_Exercise:_
Write out the entries verbatim and leave the images out of the copy.

BEGIN Supplied material

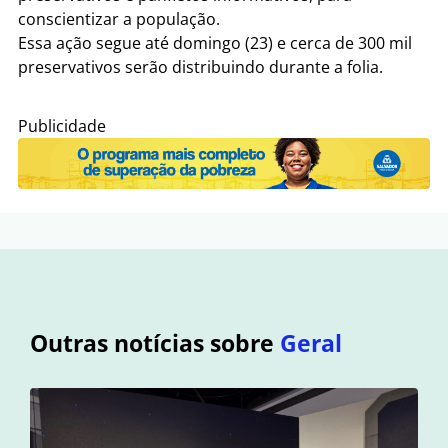
conscientizar a população.
Essa ação segue até domingo (23) e cerca de 300 mil
preservativos serão distribuindo durante a folia.
Publicidade
Outras notícias sobre
Geral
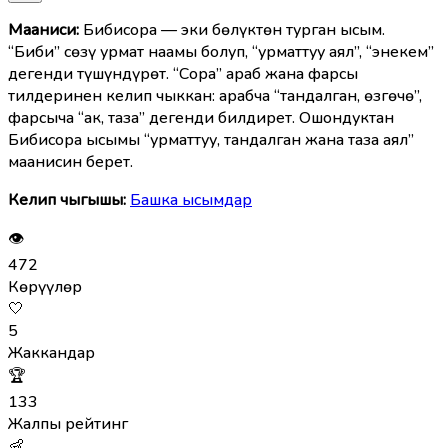
Мааниcи:
Бибисора — эки бөлүктөн турган ысым.
“Биби” сөзү урмат наамы болуп, “урматтуу аял”, “энекем”
дегенди түшүндүрөт. “Сора” араб жана фарсы
тилдеринен келип чыккан: арабча “тандалган, өзгөчө”,
фарсыча “ак, таза” дегенди билдирет. Ошондуктан
Бибисора ысымы “урматтуу, тандалган жана таза аял”
маанисин берет.
Келип чыгышы:
Башка ысымдар
👁
472
Көрүүлөр
🤍
5
Жаккандар
🏆
133
Жалпы рейтинг
👶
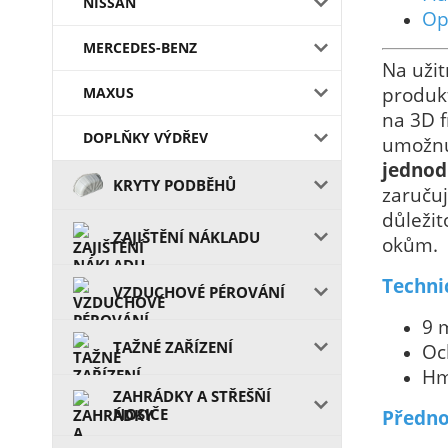
NISSAN
Op
MERCEDES-BENZ
Na užit
produkt
MAXUS
na 3D f
DOPLŇKY VÝDŘEV
umožnu
jednod
KRYTY PODBĚHŮ
zaručuj
důležit
ZAJIŠTĚNÍ NÁKLADU
okům.
Techni
VZDUCHOVÉ PÉROVÁNÍ
9 
TAŽNÉ ZAŘÍZENÍ
Oc
Hm
ZAHRÁDKY A STŘEŠŇÍ
NOSIČE
Předno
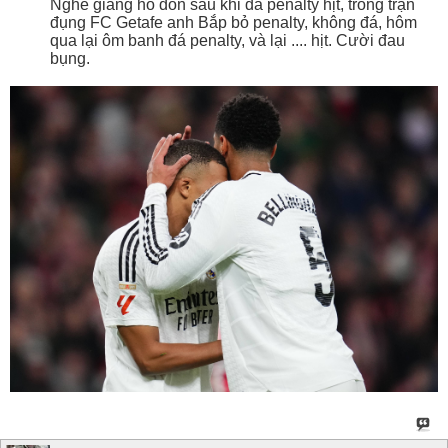
Nghe giang hồ đồn sau khi đá penalty hịt, trong trận
đụng FC Getafe anh Bắp bỏ penalty, không đá, hôm
qua lại ôm banh đá penalty, và lại .... hịt. Cười đau
bụng.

END Supplied material

_Task output:_
conscientizar a população.
Essa ação segue até domingo (23) e cerca de 300 mil
preservativos serão distribuindo durante a folia.
Publicidade
Outras notícias sobre
Geral
Мааниcи:
Бибисора — эки бөлүктөн турган ысым.
“Биби” сөзү урмат наамы болуп, “урматтуу аял”, “энекем”
дегенди түшүндүрөт. “Сора” араб жана фарсы
тилдеринен келип чыккан: арабча “тандалган, өзгөчө”,
фарсыча “ак, таза” дегенди билдирет. Ошондуктан
Бибисора ысымы “урматтуу, тандалган жана таза аял”
маанисин берет.
Келип чыгышы:
Башка ысымдар
👁
472
Көрүүлөр
🤍
5
Жаккандар
🏆
133
Жалпы рейтинг
👶
NISSAN
Op
MERCEDES-BENZ
Na užit
produkt
MAXUS
na 3D f
DOPLŇKY VÝDŘEV
umožnu
jednod
KRYTY PODBĚHŮ
zaručuj
důležit
ZAJIŠTĚNÍ NÁKLADU
okům.
Techni
VZDUCHOVÉ PÉROVÁNÍ
9 
TAŽNÉ ZAŘÍZENÍ
Oc
Hm
ZAHRÁDKY A STŘEŠŇÍ
NOSIČE
Předno
Nghe giang hồ đồn sau khi đá penalty hịt, trong trận
đụng FC Getafe anh Bắp bỏ penalty, không đá, hôm
qua lại ôm banh đá penalty, và lại .... hịt. Cười đau
bụng.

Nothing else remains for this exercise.